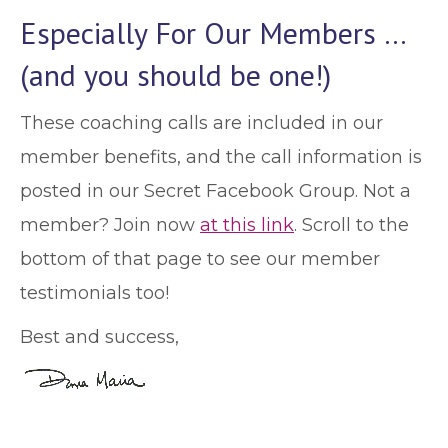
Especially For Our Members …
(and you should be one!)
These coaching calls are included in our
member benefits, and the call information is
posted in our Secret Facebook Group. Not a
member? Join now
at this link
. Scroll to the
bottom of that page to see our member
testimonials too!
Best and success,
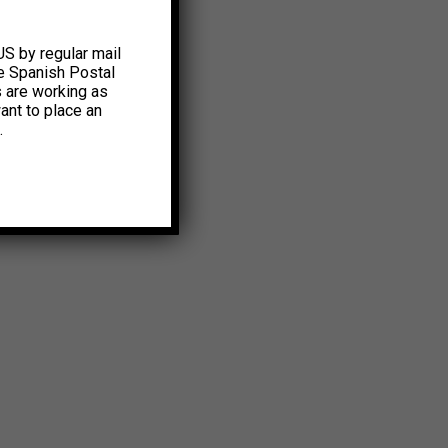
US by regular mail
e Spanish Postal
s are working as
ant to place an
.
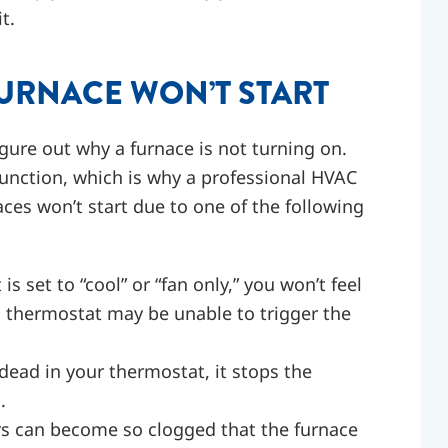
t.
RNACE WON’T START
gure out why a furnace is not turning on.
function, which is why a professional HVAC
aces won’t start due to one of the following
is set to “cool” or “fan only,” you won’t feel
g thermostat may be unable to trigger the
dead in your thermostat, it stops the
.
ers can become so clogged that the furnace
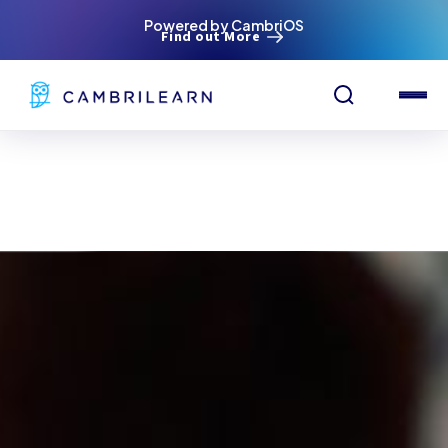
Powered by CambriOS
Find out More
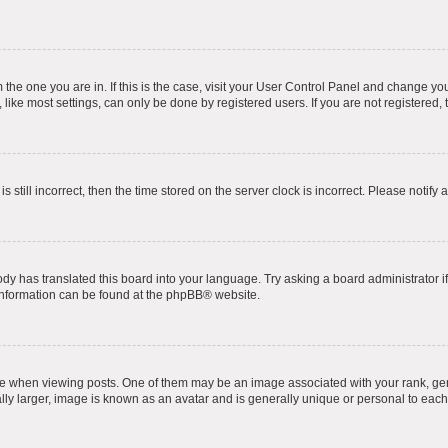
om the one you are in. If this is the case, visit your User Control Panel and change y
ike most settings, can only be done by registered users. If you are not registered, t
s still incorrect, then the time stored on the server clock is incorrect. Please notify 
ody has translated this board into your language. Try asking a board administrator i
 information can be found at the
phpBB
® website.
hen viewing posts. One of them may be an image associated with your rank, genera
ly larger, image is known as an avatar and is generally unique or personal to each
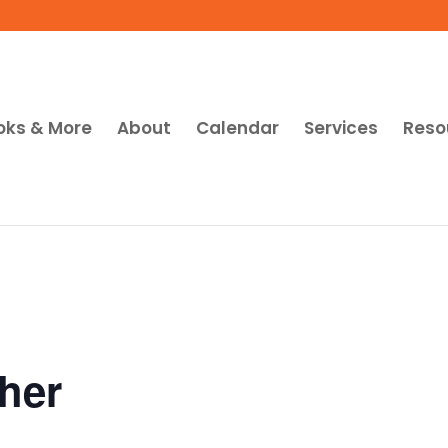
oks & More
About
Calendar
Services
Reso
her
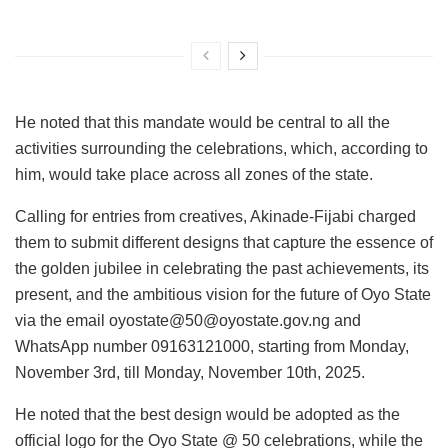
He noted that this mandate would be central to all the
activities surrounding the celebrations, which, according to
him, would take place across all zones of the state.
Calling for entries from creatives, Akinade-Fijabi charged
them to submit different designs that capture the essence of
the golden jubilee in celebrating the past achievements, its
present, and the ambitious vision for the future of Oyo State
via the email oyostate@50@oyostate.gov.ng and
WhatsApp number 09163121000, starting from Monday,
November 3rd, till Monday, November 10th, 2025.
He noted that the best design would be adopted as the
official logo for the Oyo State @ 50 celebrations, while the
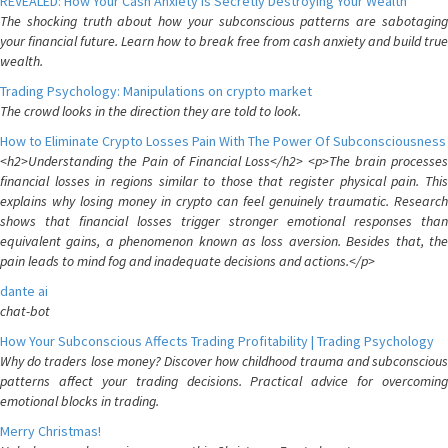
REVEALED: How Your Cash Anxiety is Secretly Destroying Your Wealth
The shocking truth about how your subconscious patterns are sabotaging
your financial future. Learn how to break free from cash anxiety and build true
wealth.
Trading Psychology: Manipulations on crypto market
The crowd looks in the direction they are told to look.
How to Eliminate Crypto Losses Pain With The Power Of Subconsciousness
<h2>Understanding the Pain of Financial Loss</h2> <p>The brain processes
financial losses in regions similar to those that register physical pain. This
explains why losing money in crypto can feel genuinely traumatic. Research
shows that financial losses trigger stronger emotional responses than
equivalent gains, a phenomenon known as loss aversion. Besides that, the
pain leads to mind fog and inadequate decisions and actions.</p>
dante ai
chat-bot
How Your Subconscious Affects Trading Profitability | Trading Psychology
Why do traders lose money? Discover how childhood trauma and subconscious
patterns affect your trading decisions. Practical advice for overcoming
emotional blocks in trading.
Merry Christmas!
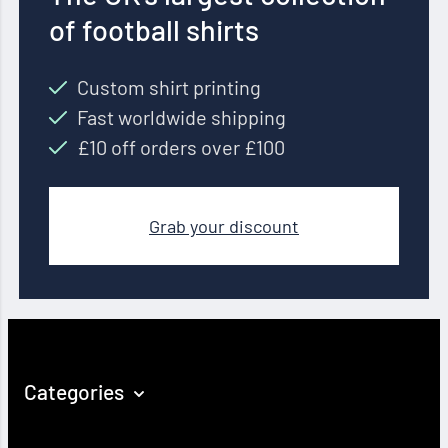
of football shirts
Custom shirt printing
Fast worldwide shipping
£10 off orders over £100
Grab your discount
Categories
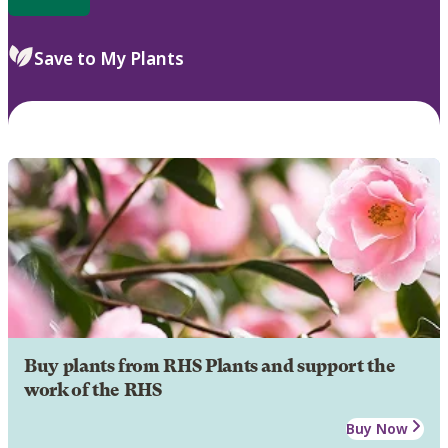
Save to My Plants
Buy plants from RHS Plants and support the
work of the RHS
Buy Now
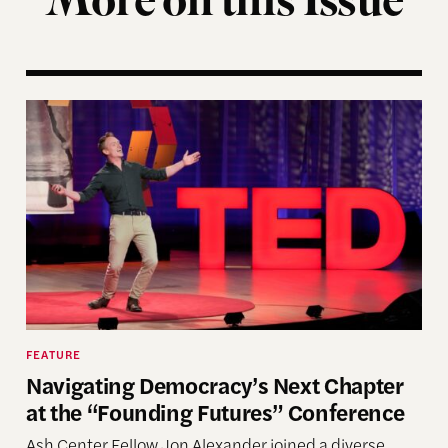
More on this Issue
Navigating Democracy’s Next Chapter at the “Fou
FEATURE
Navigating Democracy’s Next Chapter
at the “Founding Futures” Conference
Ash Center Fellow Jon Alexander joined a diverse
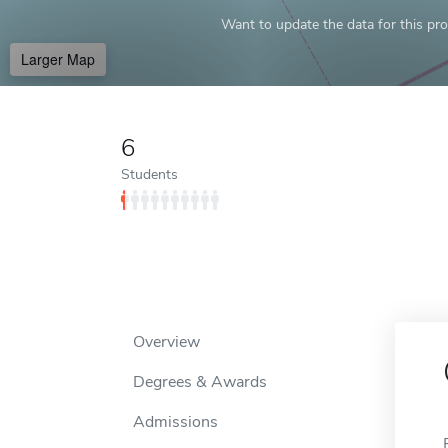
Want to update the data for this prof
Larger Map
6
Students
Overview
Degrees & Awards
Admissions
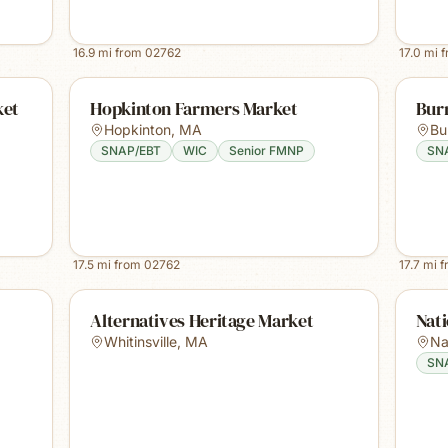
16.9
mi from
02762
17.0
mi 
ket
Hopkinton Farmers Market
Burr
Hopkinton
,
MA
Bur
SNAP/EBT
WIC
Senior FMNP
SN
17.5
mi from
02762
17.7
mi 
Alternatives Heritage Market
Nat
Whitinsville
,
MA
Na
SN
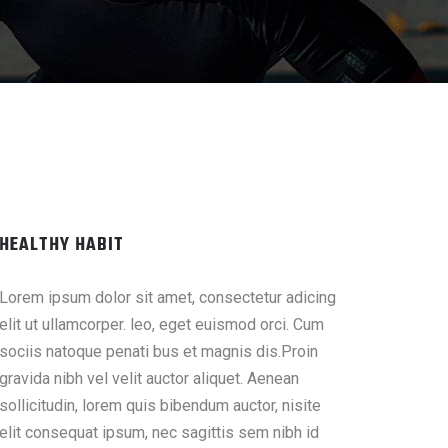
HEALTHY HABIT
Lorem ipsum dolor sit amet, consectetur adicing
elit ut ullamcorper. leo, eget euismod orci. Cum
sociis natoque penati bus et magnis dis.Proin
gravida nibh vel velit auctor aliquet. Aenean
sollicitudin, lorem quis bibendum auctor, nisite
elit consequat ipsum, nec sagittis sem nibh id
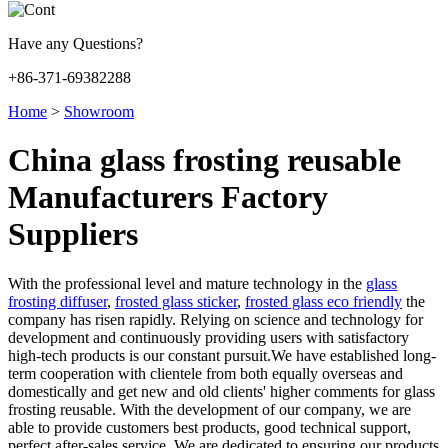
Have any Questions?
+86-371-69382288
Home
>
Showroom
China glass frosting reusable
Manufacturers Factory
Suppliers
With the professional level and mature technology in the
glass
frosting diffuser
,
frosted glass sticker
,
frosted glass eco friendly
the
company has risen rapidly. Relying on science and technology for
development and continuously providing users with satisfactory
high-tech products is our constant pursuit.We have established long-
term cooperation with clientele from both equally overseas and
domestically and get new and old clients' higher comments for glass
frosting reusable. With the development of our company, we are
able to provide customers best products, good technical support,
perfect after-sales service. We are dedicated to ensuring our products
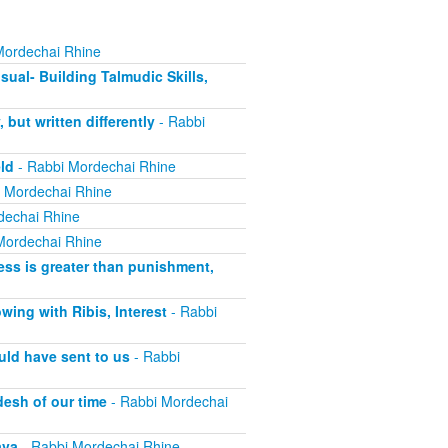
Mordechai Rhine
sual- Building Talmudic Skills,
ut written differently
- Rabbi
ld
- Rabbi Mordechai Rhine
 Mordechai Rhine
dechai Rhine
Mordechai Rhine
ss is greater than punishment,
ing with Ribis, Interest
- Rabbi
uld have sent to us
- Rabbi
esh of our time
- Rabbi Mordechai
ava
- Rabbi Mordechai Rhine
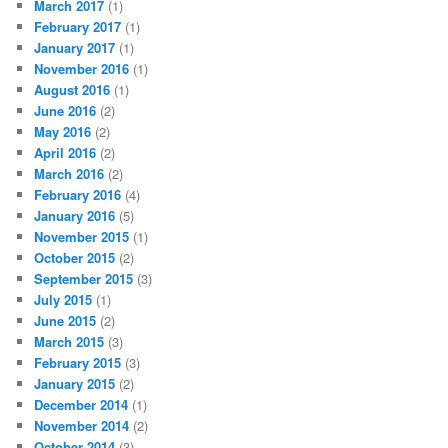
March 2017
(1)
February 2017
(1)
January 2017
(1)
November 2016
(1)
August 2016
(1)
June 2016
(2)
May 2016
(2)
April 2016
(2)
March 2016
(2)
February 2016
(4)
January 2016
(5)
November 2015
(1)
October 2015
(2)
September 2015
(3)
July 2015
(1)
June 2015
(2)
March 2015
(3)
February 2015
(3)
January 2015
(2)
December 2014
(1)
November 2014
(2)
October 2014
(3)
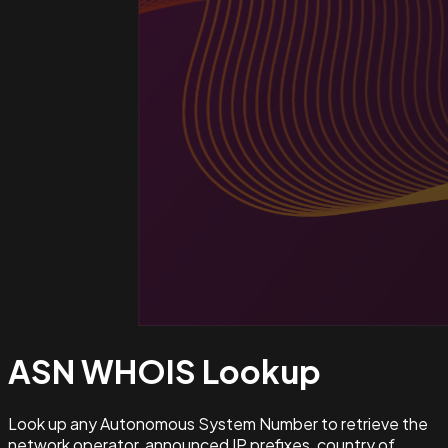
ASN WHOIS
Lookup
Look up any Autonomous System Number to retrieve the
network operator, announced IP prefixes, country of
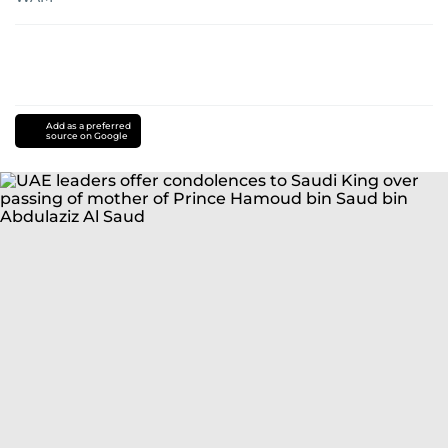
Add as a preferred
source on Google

───

• _EXERCISE INSTRUCTIONS_
The lines above that hold the word "noted" are the ones to copy.

• _SOLUTION FOR THIS TASK_
He noted that this mandate would be central to all the
He noted that the best design would be adopted as the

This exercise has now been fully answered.